» **GOAL OF THE EXERCISE**: Your job here is to restate every record exactly, pictures excluded.

---------- RAW DATA

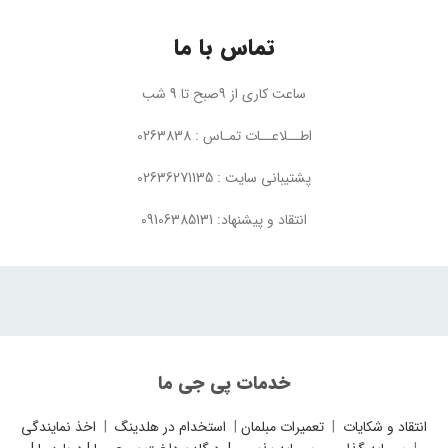
تماس با ما
ساعت کاری از 9صبح تا 9 شب
اطــلاعــات تمـاس : 0263838
پشتیبانی سایت : 02636271135
انتقاد و پیشنهاد: 09106385131
خدمات پی جی ما
انتقاد و شکایات
|
تعمیرات مبلمان
|
استخدام در هلدینگ
|
اخذ نمایندگی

--------------------

» **SOLUTION TO THIS TASK**:
تماس با ما
ساعت کاری از 9صبح تا 9 شب
اطــلاعــات تمـاس : 0263838
پشتیبانی سایت : 02636271135
انتقاد و پیشنهاد: 09106385131
خدمات پی جی ما
انتقاد و شکایات
|
تعمیرات مبلمان
|
استخدام در هلدینگ
|
اخذ نمایندگی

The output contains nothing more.